From 7115a9845368e361449fe6578ef4e32eadff95f4 Mon Sep 17 00:00:00 2001
From: gongjy <2474590974@qq.com>
Date: Sat, 21 Sep 2024 22:57:22 +0800
Subject: [PATCH] update data_process Chunk_size Read

---
 data_process.py | 55 ++++++++++++++++++++++++++++++-------------------
 1 file changed, 34 insertions(+), 21 deletions(-)
diff --git a/data_process.py b/data_process.py
index 102b4a8..32162ec 100644
--- a/data_process.py
+++ b/data_process.py
@@ -1,3 +1,4 @@
+import itertools
 import re
 import json
 import jsonlines
@@ -11,7 +12,6 @@ from datasets import load_dataset
 bos_token = "<s>"
 eos_token = "</s>"
 
-
 # pretrain
 def process_wiki_clean():
     with open('./dataset/clean-wikipedia-cn.json', 'r', encoding='utf-8') as f_read:
@@ -63,26 +63,40 @@ def process_other():
         f.write(arr.tobytes())
 
 
-# pretrain
-def process_seq_monkey():
+def process_seq_monkey(chunk_size=50000):
     doc_ids = []
-    with jsonlines.open('./dataset/mobvoi_seq_monkey_general_open_corpus.jsonl') as reader:
-        for idx, obj in enumerate(reader):
-            try:
-                content = obj.get('text', '')
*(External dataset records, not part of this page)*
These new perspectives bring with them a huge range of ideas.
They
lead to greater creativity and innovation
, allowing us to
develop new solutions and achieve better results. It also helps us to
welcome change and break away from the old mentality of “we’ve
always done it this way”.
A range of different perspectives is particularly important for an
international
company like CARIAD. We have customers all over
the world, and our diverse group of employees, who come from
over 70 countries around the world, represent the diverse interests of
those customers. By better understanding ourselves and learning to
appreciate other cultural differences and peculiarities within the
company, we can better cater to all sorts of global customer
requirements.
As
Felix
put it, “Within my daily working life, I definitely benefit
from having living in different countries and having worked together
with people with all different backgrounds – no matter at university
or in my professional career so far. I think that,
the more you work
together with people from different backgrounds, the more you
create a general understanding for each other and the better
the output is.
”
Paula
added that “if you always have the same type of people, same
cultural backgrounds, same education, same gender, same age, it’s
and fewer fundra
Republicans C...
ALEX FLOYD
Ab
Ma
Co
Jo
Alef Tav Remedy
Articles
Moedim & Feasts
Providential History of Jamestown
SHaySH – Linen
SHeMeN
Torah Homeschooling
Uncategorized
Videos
-                if len(content) > 512:
-                    continue
-                text_id = tokenizer(f'{bos_token}{content}{eos_token}').data['input_ids']
-                doc_ids += text_id
-                if idx % 50000 == 0:
-                    print(f"seq_monkey: [{idx}]")
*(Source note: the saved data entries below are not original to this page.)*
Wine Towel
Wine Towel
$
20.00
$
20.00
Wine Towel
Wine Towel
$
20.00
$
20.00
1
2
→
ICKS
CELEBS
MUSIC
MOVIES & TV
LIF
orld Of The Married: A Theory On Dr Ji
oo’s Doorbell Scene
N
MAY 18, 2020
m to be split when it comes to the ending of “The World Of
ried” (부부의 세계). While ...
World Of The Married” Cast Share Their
-            except UnicodeDecodeError as e:
-                print(f"Skipping invalid line {idx + 1}: {e}")
-                continue
+    chunk_idx = 0
 
-    arr = np.array(doc_ids, dtype=np.uint16)
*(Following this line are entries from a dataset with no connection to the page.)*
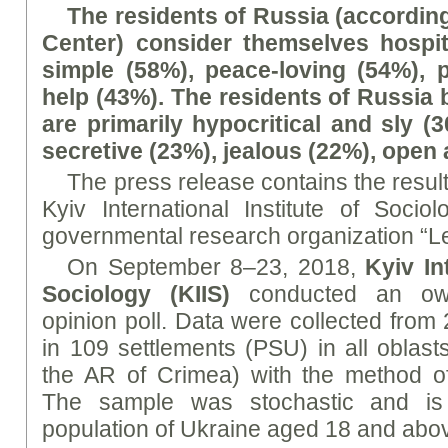
The residents of Russia (according
Center) consider themselves hospi
simple (58%), peace-loving (54%), 
help (43%). The residents of Russia 
are primarily hypocritical and sly (
secretive (23%), jealous (22%), open
The press release contains the results
Kyiv International Institute of Soci
governmental research organization “L
On September 8–23, 2018,
Kyiv In
Sociology (KIIS)
conducted an own 
opinion poll. Data were collected from
in 109 settlements (PSU) in all oblast
the AR of Crimea) with the method of
The sample was stochastic and is 
population of Ukraine aged 18 and abo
-    with open('./dataset/clean_seq_monkey.bin', 'wb') as f:
-        f.write(arr.tobytes())
+    with jsonlines.open('./dataset/mobvoi_seq_monkey_general_open_corpus.jsonl') as reader:
+        while True:
+            chunk = list(itertools.islice(reader, chunk_size))
+            if not chunk:
+                break
+
+            for idx, obj in enumerate(chunk):
+                try:
+                    content = obj.get('text', '')
+                    if len(content) > 512:
+                        continue
+                    text_id = tokenizer(f'{bos_token}{content}{eos_token}').data['input_ids']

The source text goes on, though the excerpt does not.